Gene Kelly likes to sing in it, Spider-Man is known to kiss in it, but moody old melodrama remains the most reliable companion to rain at the movies. This is at least evident in the new Singaporean film Wet Season, in which a foreigner who teaches Mandarin at a city high school strikes up an increasingly troublesome but mutually vital friendship with one of her students. It buckets down continuously.
Wet Season was directed by Anthony Chen, a Singaporean native who won the Camera d’Or (the award for best first feature) at the 2013 Cannes Film Festival for Ilo Ilo, a movie in which a Filipino maid becomes unlikely friends with the unruly son of the family she has been hired to work for. Chen returns to that pseudo-mother-son relationship with Wet Season and once again uses it to cast an eye on the themes of class and social prejudice that quietly gave weight to his debut.
Yeo Yann Yann (who played the mother of the family in Ilo Ilo) stars as Ling, a Malaysian-born woman–married to a Singaporean man–who teaches Mandarin. She is also struggling with fertility issues, amongst other things, and Chen opens his film with a worrying image of her isolation as Ling sits alone in the front seat of her car, fruitlessly jabbing her belly with an IVF injection. Her husband Andrew (Christopher Lee), a finance type guy, might be having an affair and seems more interested in hitting the links than offering her affection, often leaving Ling with the job of caring for his physically impaired father–who in spite of his ailment is actually a decent skin. Andrew, we can suffice, is not interested in children.
Chen doubles down on the hardship by showing Ling’s work life as being scarcely better: her students don’t respect her; nor do her colleagues, who refer to her belittlingly as “the Chinese teacher.” Enter young Weilun (Jia Ler Koh), a strapping student with as much of a crush on Jackie Chan as he appears to have on his downtrodden teacher. Chen brings them together in earnest with some innocent after school tutoring that then leads to the occasional lift home. One thing leads precariously to another.

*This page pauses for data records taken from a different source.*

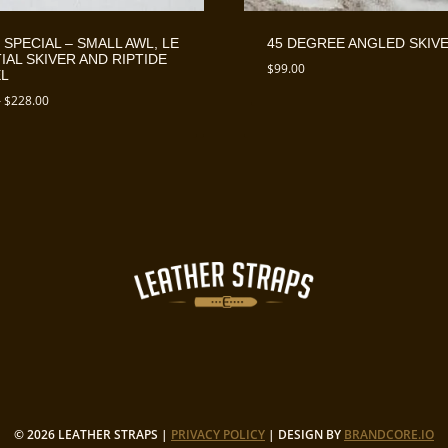
 SPECIAL – SMALL AWL, LE
45 DEGREE ANGLED SKIV
IAL SKIVER AND RIPTIDE
$
99.00
L
Price
–
$
228.00
range:
$218.00
through
$228.00
© 2026 LEATHER STRAPS |
PRIVACY POLICY
| DESIGN BY
BRANDCORE.IO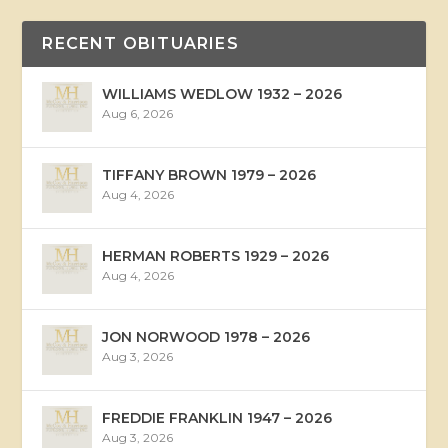
RECENT OBITUARIES
WILLIAMS WEDLOW 1932 – 2026
Aug 6, 2026
TIFFANY BROWN 1979 – 2026
Aug 4, 2026
HERMAN ROBERTS 1929 – 2026
Aug 4, 2026
JON NORWOOD 1978 – 2026
Aug 3, 2026
FREDDIE FRANKLIN 1947 – 2026
Aug 3, 2026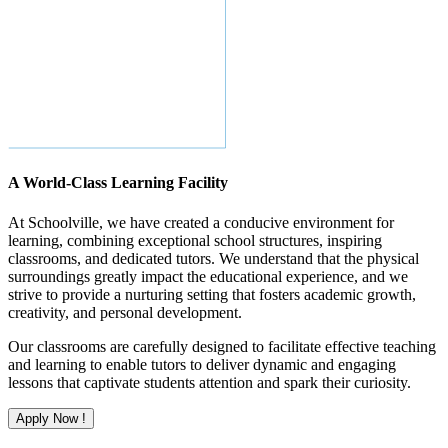
A World-Class Learning Facility
At Schoolville, we have created a conducive environment for
learning, combining exceptional school structures, inspiring
classrooms, and dedicated tutors. We understand that the physical
surroundings greatly impact the educational experience, and we
strive to provide a nurturing setting that fosters academic growth,
creativity, and personal development.
Our classrooms are carefully designed to facilitate effective teaching
and learning to enable tutors to deliver dynamic and engaging
lessons that captivate students attention and spark their curiosity.
Apply Now !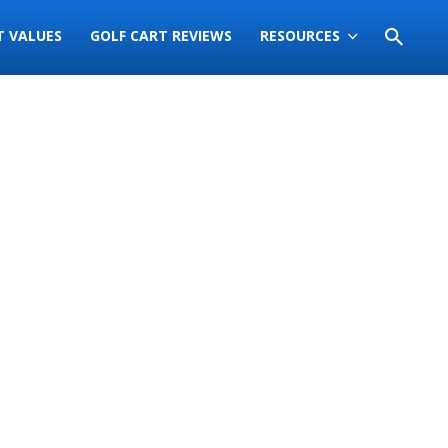
T VALUES
GOLF CART REVIEWS
RESOURCES
Sort
by: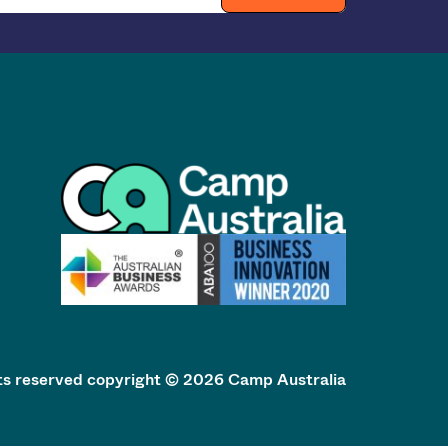
hts reserved copyright © 2026 Camp Australia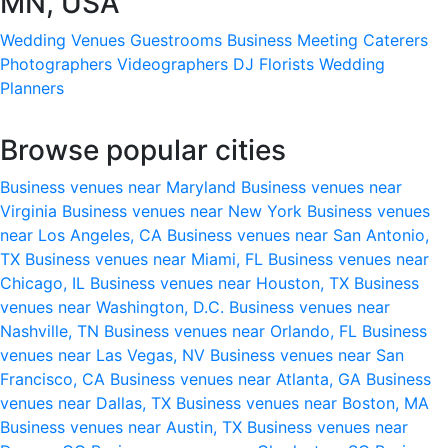
MN, USA
Wedding Venues
Guestrooms
Business Meeting
Caterers
Photographers
Videographers
DJ
Florists
Wedding
Planners
Browse popular cities
Business venues near Maryland
Business venues near
Virginia
Business venues near New York
Business venues
near Los Angeles, CA
Business venues near San Antonio,
TX
Business venues near Miami, FL
Business venues near
Chicago, IL
Business venues near Houston, TX
Business
venues near Washington, D.C.
Business venues near
Nashville, TN
Business venues near Orlando, FL
Business
venues near Las Vegas, NV
Business venues near San
Francisco, CA
Business venues near Atlanta, GA
Business
venues near Dallas, TX
Business venues near Boston, MA
Business venues near Austin, TX
Business venues near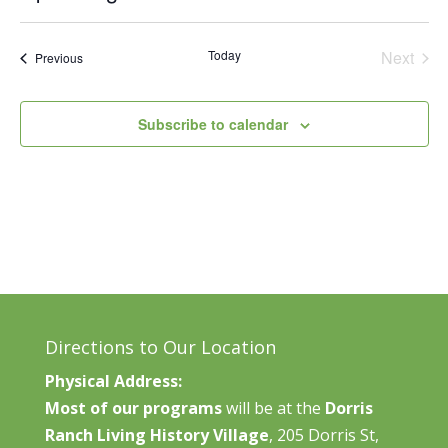
Vie
Search
Select
Nav
and
date.
Today
Next
Events
Previous
Views
Events
Naviga
Subscribe to calendar
Directions to Our Location
Physical Address:
Most of our programs
will be at the
Dorris
Ranch Living History Village
, 205 Dorris St,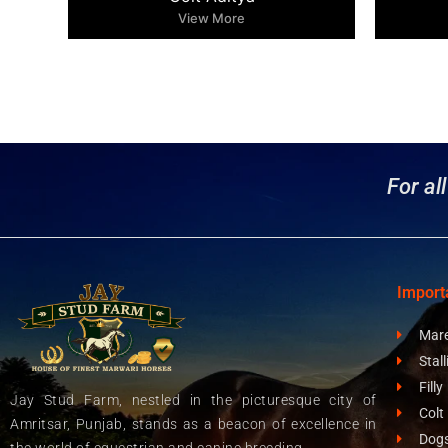
View More
For al
Import
Mar
Stall
Filly
Jay Stud Farm, nestled in the picturesque city of
Colt
Amritsar, Punjab, stands as a beacon of excellence in
Dog
the world of equestrian and canine breeding.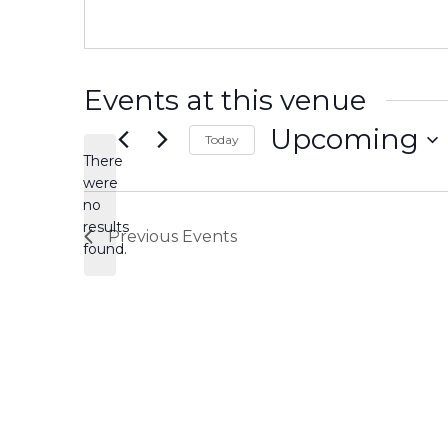
Events at this venue
Upcoming
Today
There
Select
date.
were
no
Notice
results
Previous
Events
found.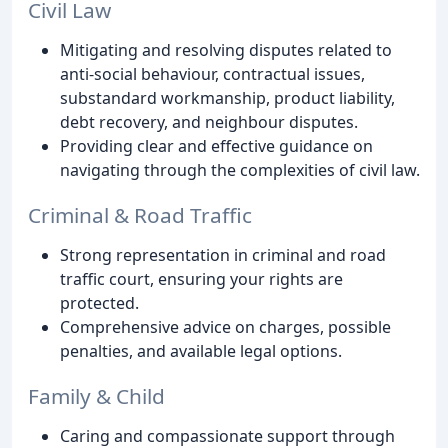
Civil Law
Mitigating and resolving disputes related to
anti-social behaviour, contractual issues,
substandard workmanship, product liability,
debt recovery, and neighbour disputes.
Providing clear and effective guidance on
navigating through the complexities of civil law.
Criminal & Road Traffic
Strong representation in criminal and road
traffic court, ensuring your rights are
protected.
Comprehensive advice on charges, possible
penalties, and available legal options.
Family & Child
Caring and compassionate support through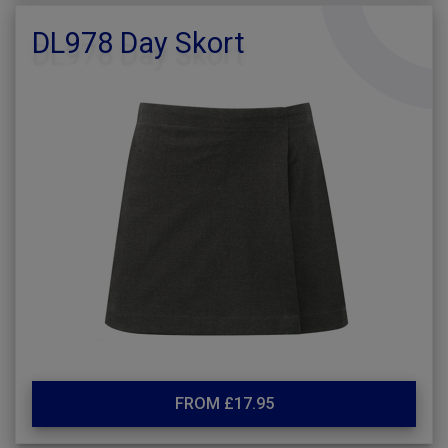
DL978 Day Skort
FROM £17.95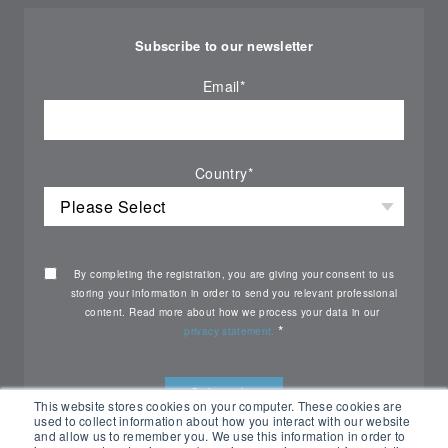
Subscribe to our newsletter
Email
*
Country
*
By completing the registration, you are giving your consent to us
storing your information in order to send you relevant professional
content. Read more about how we process your data in our
*
privacy statement.
This website stores cookies on your computer. These cookies are
used to collect information about how you interact with our website
and allow us to remember you. We use this information in order to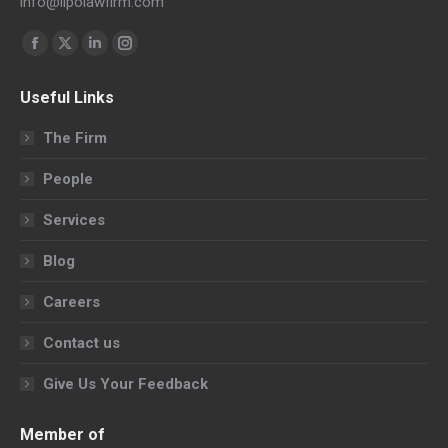
info@llpolawfirm.com
Find us on:
Facebook
X
Linkedin
Instagram
page
page
page
page
Useful Links
opens
opens
opens
opens
in
in
in
in
The Firm
new
new
new
new
People
window
window
window
window
Services
Blog
Careers
Contact us
Give Us Your Feedback
Member of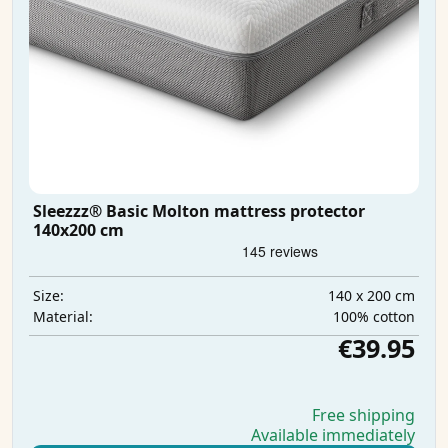
Sleezzz® Basic Molton mattress protector
140x200 cm
140 x 200 cm
Size:
100% cotton
Material:
€39.95
Free shipping
Available immediately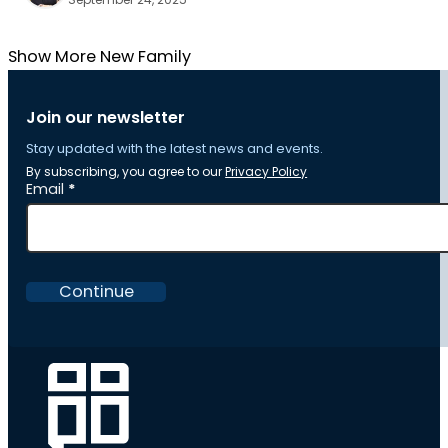
Show More New Family
Join our newsletter
Stay updated with the latest news and events.
By subscribing, you agree to our
Privacy Policy
Section
Email
*
Continue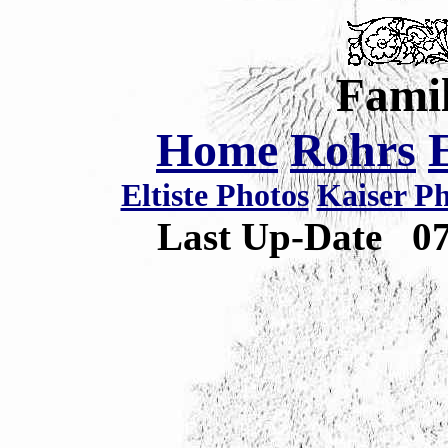
Famil
Home
Rohrs
Eltiste Photos
Kaiser P
Last Up-Date
0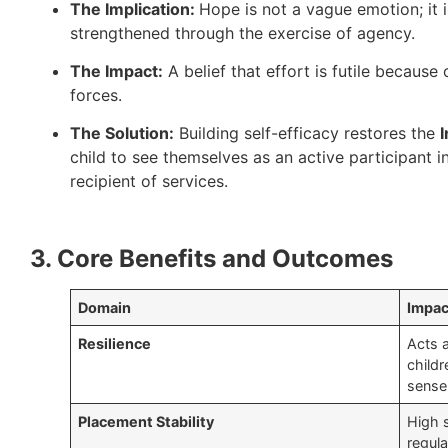
The Implication:
Hope is not a vague emotion; it i
strengthened through the exercise of agency.
The Impact:
A belief that effort is futile becaus
forces.
The Solution:
Building self-efficacy restores the
I
child to see themselves as an active participant in
recipient of services.
3. Core Benefits and Outcomes
Domain
Impac
Resilience
Acts a
childr
sense 
Placement Stability
High s
regula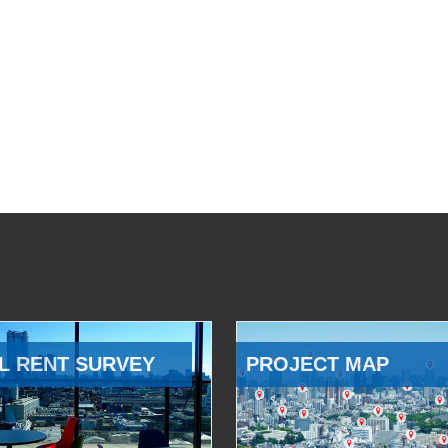
L RENT SURVEY
PROJECT MAP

Chen is never blatantly forthright in showing the prejudice at work in Ling’s day-today, allowing it instead to subtly seep into the film; we need only sift the tea leaves. Language, for one, is used to denote class as most of the grownups speak English to each other aside from Ling, who speaks her native tongue. She is constantly reminded that her subject is of relatively little importance to her students–a subtext of sorts that takes quiet aim at the cold cynicism of statistics-driven educational systems. There is sterility in this rainy world, Chen seems to say, and the fact that Ling and Weilun’s friendship defiantly blooms from it makes their bond easy to root for–even as it slips into dangerous territory.
Root for it as we may, there is an outward earnestness at the center of Chen’s film that, at times, veers towards schmaltz. One only need to look at the film’s title or the poster on the wall of Ling’s dining room with the Mandarin character reminding her to “Smile.” Indeed, it’s all a little on the nose but there is undeniable sweetness in the opprobrium. Come for the melodrama, stay for Weilun’s wushu practice and the nicely choreographed fight scene. (No, really.)
Wet Season screened at Thessaloniki International Film Festival.